How could the combined intelligence sources of the world's strongest military alliance have mistaken a large diplomatic mission, fenced off in ample grounds, with brass plate on the gate and fluttering national flag?
Diplomats from NATO countries sipped cocktails in the embassy reception rooms that were gutted by alliance munitions.
Amid profuse apologies at the weekend, NATO briefers ruffled at the suggestion that they might have used "an old map."
There were plenty of sources of good intelligence, they insisted, without admitting they have eyes on the ground as well as sharp-eyed satellites in space. But of all the buildings in Belgrade that could have been bombed in error, what amazing coincidence drew NATO guided bombs with unerring accuracy to the embassy of the country that may hold the key to Yugoslavia's ultimate political isolation?
The United States, apparently admitting its aircraft were involved, issued a statement on Sunday saying neither pilot nor mechanical error was to blame.
It was "faulty information" which was not detected in the target validation process and "an anomaly that is unlikely to occur again."
That would appear to indicate a basic if monumental error, an initial, gross targeting foul-up that slipped through the U.S. military's mesh of check-and-double-check procedures and sent NATO planes to the wrong address.
The statement did not go into what misled NATO targeters who "believed that the (Yugoslav) Federal Directorate of Supply and Procurement was at the location that was hit."
It did not say which of the 19 NATO allies, if any other than the United States, was involved in providing information that turned out to be so dramatically "faulty."
An earlier statement from NATO's Allied Command Europe, issued in the middle of the European night by the staff of NATO Supreme Commander General Wesley Clark, said the intended target was the "weapons warehouse" of the procurement office.
Could there be a hardened weapons bunker under the land that Belgrade sold to Beijing a few years ago for construction of its new embassy?
Could NATO have known about the bunker but somehow failed to register that an embassy made it impossible to strike?
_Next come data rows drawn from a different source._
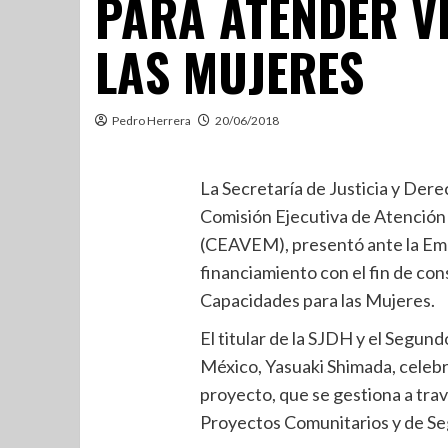
PARA ATENDER V
LAS MUJERES
Pedro Herrera
20/06/2018
La Secretaría de Justicia y Der
Comisión Ejecutiva de Atención
(CEAVEM), presentó ante la Emb
financiamiento con el fin de con
Capacidades para las Mujeres.
El titular de la SJDH y el Segun
México, Yasuaki Shimada, celebr
proyecto, que se gestiona a tra
Proyectos Comunitarios y de Seg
NATO has not divulged what sort of munitions were used or what plane delivered them. If they were deep penetration "bunker-buster" bombs, perhaps the intended target was more than a five-story embassy compound.
A Turkish newspaper on Sunday reported that Serbian national intelligence had moved equipment into the embassy 10 days ago, possibly to receive intelligence from China that would help Serbia defend its military against NATO attacks.
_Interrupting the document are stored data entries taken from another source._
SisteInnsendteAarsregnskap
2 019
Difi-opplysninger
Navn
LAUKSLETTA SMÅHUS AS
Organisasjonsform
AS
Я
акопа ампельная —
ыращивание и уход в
Could NATO have decided it must destroy this link even at the risk of killing civilians and derailing diplomacy?
A cloak of national security has been thrown over the incident, and as long as it remains such questions and speculations are unlikely to receive answers. But the dagger of investigative reporting is barely out of its sheath.
"We are as mystified as you are," said a NATO official. "Everyone is searching for a satisfactory explanation. But no one knows if we'll ever have it."
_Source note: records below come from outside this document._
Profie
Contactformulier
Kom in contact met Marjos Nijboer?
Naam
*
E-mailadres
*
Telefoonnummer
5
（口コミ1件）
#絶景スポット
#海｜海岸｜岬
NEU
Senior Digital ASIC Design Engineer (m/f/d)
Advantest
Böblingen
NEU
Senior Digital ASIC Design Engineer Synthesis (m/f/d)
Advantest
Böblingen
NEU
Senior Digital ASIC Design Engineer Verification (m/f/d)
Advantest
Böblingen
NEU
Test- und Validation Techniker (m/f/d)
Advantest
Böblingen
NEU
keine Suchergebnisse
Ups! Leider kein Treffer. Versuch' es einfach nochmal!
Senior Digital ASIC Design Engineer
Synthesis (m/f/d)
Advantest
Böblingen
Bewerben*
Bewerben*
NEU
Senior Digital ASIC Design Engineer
Both the statement from Clark's command and that in the name of U.S. Secretary of Defense William Cohen and CIA Director George Tenet were issued with unusual speed, as befitted the diplomatic urgency.
The full investigation may not be over yet, and it cannot be excluded that new facts may emerge.
But on the basis of what has been made public so far it is difficult to imagine how a hostile agent could have tricked NATO into bombing the embassy of the one power whose consent NATO needs in the United Nations Security Council to encircle Yugoslav President Slobodan Milosevic.
Unless, that is, the hopeful conspirator was relying on the ally of incompetence.